Lt. Gen. Douglas E. Lute, tapped by Bush to serve as a new high-powered White House coordinator of the war, told senators at a confirmation hearing that Iraqi factions “have shown so far very little progress” toward the reconciliation necessary to stem the bloodshed. If that does not change, he said, “we’re not likely to see much difference in the security situation” a year from now.

….As the president’s point man on Iraq, Lute would be charged with helping to ensure that Iraqis can achieve those goals. But he expressed doubt about whether the Iraqis have the ability to change and whether the United States has the leverage to force them to do so. “I am concerned about the capacity of this government,” he said. “But I haven’t passed final judgment on them.”

Italics mine. Question: Is the promotion of Lute a sign that the administration is making moves in the direction of abandoning the Maliki government and hitching its star to someone else? If you want to change direction, after all, the easiest way to do it is to bring in a new guy, wait a couple of months, and then announce that after careful review he’s recommending a new course. It’s a time honored strategy.

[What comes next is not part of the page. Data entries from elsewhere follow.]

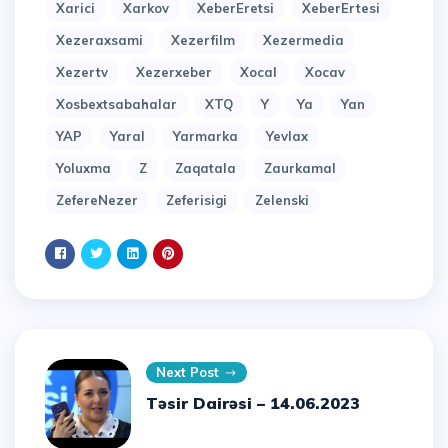
Xarici
Xarkov
XeberEretsi
XeberErtesi
Xezeraxsami
Xezerfilm
Xezermedia
Xezertv
Xezerxeber
Xocal
Xocav
Xosbextsabahalar
XTQ
Y
Ya
Yan
YAP
Yaral
Yarmarka
Yevlax
Yoluxma
Z
Zaqatala
Zaurkamal
ZefereNezer
Zeferisigi
Zelenski
Next Post
Təsir Dairəsi – 14.06.2023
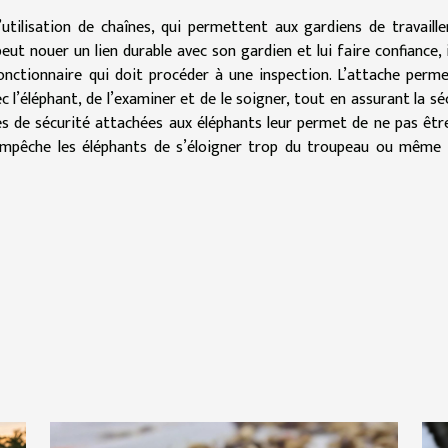
’utilisation de chaînes, qui permettent aux gardiens de travaille
ut nouer un lien durable avec son gardien et lui faire confiance, i
nctionnaire qui doit procéder à une inspection. L’attache perm
 l’éléphant, de l’examiner et de le soigner, tout en assurant la sé
es de sécurité attachées aux éléphants leur permet de ne pas êtr
a empêche les éléphants de s’éloigner trop du troupeau ou même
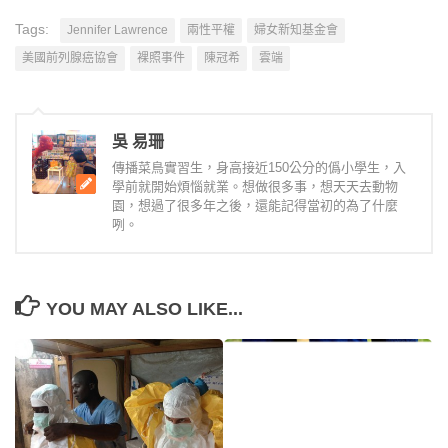
Tags:
Jennifer Lawrence
兩性平權
婦女新知基金會
美國前列腺癌協會
裸照事件
陳冠希
雲端
吳 易珊
傳播菜鳥實習生，身高接近150公分的僞小學生，入
學前就開始煩惱就業。想做很多事，想天天去動物
園，想過了很多年之後，還能記得當初的為了什麼
咧。
YOU MAY ALSO LIKE...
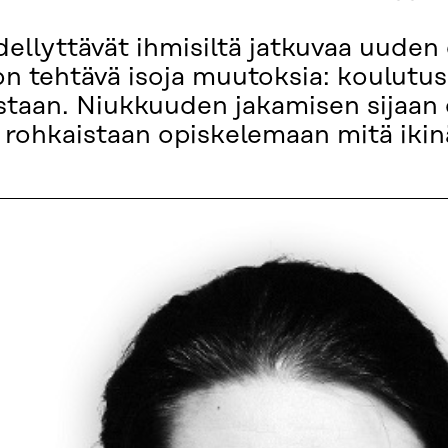
dellyttävät ihmisiltä jatkuvaa uude
 on tehtävä isoja muutoksia: koulutu
sistaan. Niukkuuden jakamisen sijaan
ja rohkaistaan opiskelemaan mitä ikin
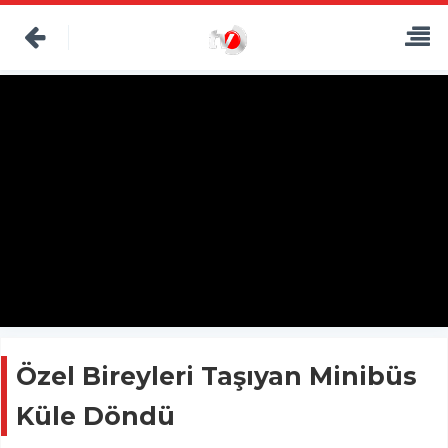
Özel Bireyleri Taşıyan Minibüs
Küle Döndü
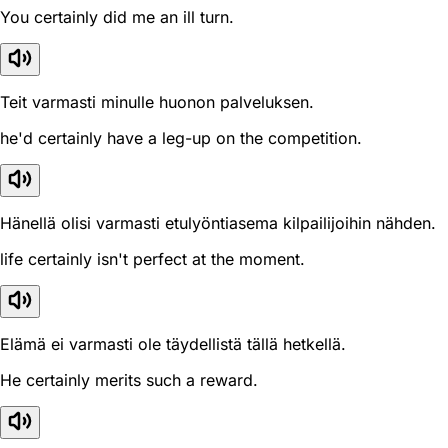
You certainly did me an ill turn.
Teit varmasti minulle huonon palveluksen.
he'd certainly have a leg-up on the competition.
Hänellä olisi varmasti etulyöntiasema kilpailijoihin nähden.
life certainly isn't perfect at the moment.
Elämä ei varmasti ole täydellistä tällä hetkellä.
He certainly merits such a reward.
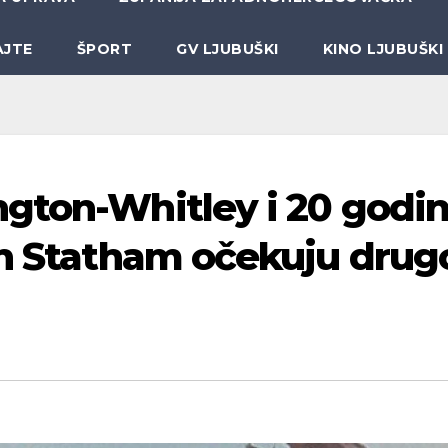
AJTE
ŠPORT
GV LJUBUŠKI
KINO LJUBUŠKI
gton-Whitley i 20 godi
on Statham očekuju drug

I guess we’ll see. But while we’re on the subject, it’s worth mentioning that both Swopa and Eric Martin have scoffed at my suggestion that there’s an emerging new political alliance that might manage to wrest control of the government from Maliki sometime in the next few months. I can’t say that I blame them, either. After all, factional fighting in Iraq is Byzantine; it’s hard to believe that any alliance could survive if it excluded the party formerly known as SCIRI; it seems unlikely that Sistani would countenance any alliance that increased the power of the Sunnis, and equally unlikely that Sadr would join such an alliance without Sistani’s blessing; and the alliance members are probably just selling a bill of goods to any American willing to listen to them. What’s more, the Kurds are key to everything, and who knows what they’ll do?

So great big shakers of salt are recommended here. Still….I can’t help but think that something has to happen. Maliki seems like a dead man walking, and eventually someone’s going to make a deal that would have seemed unlikely on its face a week before — and I wouldn’t be surprised if this includes some kind of weird volte-face from Sadr. I wonder if Lute is sending a signal that the Bush administration won’t be too crushed if this happens?